## About this task:
Exactly how many lines in the data below contain the string "livres"? Give that number and nothing else.

## Supplied material:

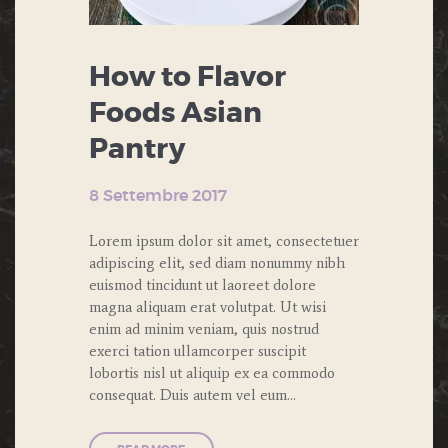
How to Flavor
Foods Asian
Pantry
8 Settembre 2017
Lorem ipsum dolor sit amet, consectetuer
adipiscing elit, sed diam nonummy nibh
euismod tincidunt ut laoreet dolore
magna aliquam erat volutpat. Ut wisi
enim ad minim veniam, quis nostrud
exerci tation ullamcorper suscipit
lobortis nisl ut aliquip ex ea commodo
consequat. Duis autem vel eum…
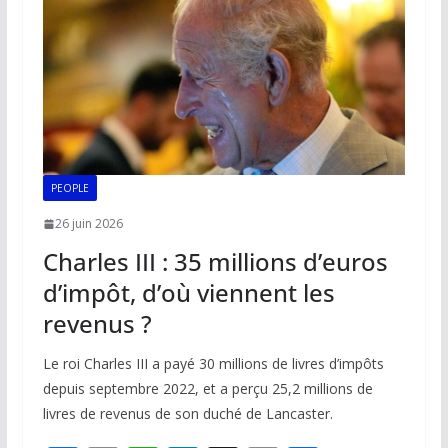
o
p
n
n
k
p
k
PEOPLE
26 juin 2026
Charles III : 35 millions d’euros
d’impôt, d’où viennent les
revenus ?
Le roi Charles III a payé 30 millions de livres d’impôts
depuis septembre 2022, et a perçu 25,2 millions de
livres de revenus de son duché de Lancaster.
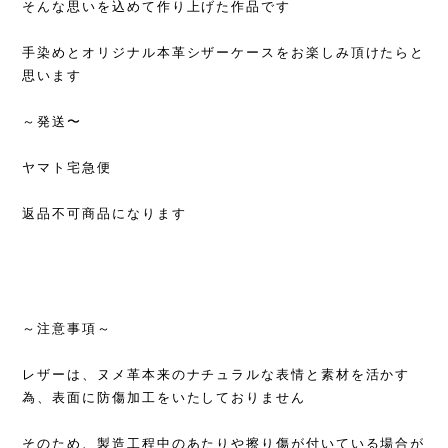
そんな思いを込めて作り上げた作品です
手染めとオリジナル本革シザーケースをお楽しみ頂けたらと
思います
～発送〜
ヤマト宅急便
返品不可商品になります
～注意事項～
レザーは、ヌメ革本来のナチュラルな表情と素材を活かす
為、表面に防傷加工をいたしておりません
そのため、製造工程中のあたりや擦り傷が付いている場合が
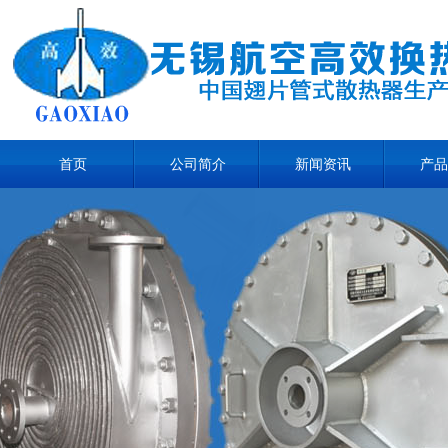
首页
公司简介
新闻资讯
产品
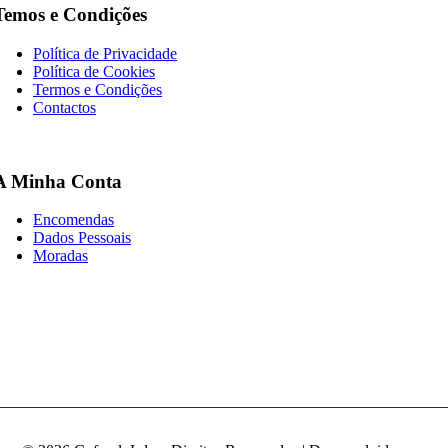
Temos e Condições
Política de Privacidade
Política de Cookies
Termos e Condições
Contactos
A Minha Conta
Encomendas
Dados Pessoais
Moradas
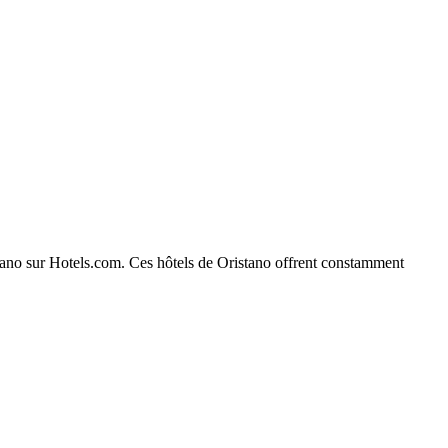
istano sur Hotels.com. Ces hôtels de Oristano offrent constamment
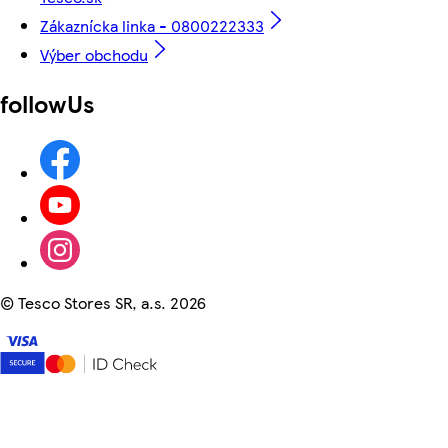
Zákaznícka linka - 0800222333
Výber obchodu
followUs
©
Tesco Stores SR, a.s. 2026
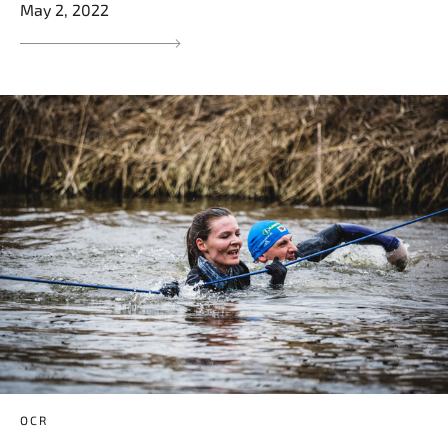
May 2, 2022
OCR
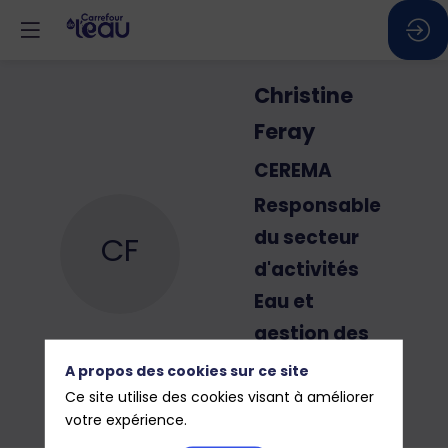
Christine
Feray
CEREMA
Responsable
du secteur
CF
d'activités
Eau et
gestion des
milieux
A propos des cookies sur ce site
aquatiques
Ce site utilise des cookies visant à améliorer
votre expérience.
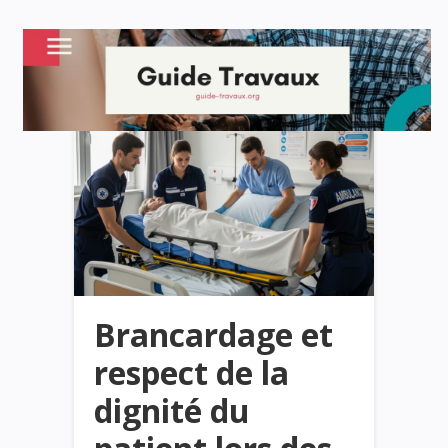
Brancardage et
respect de la
dignité du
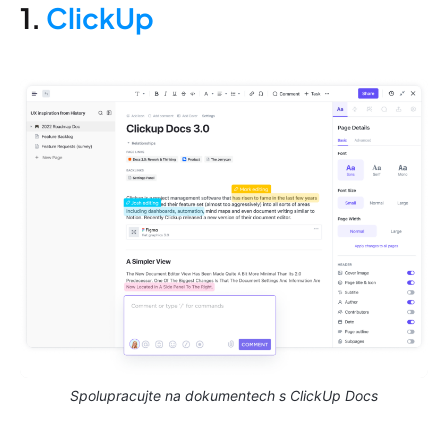
1.
ClickUp
Spolupracujte na dokumentech s ClickUp Docs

## Result of this exercise:
2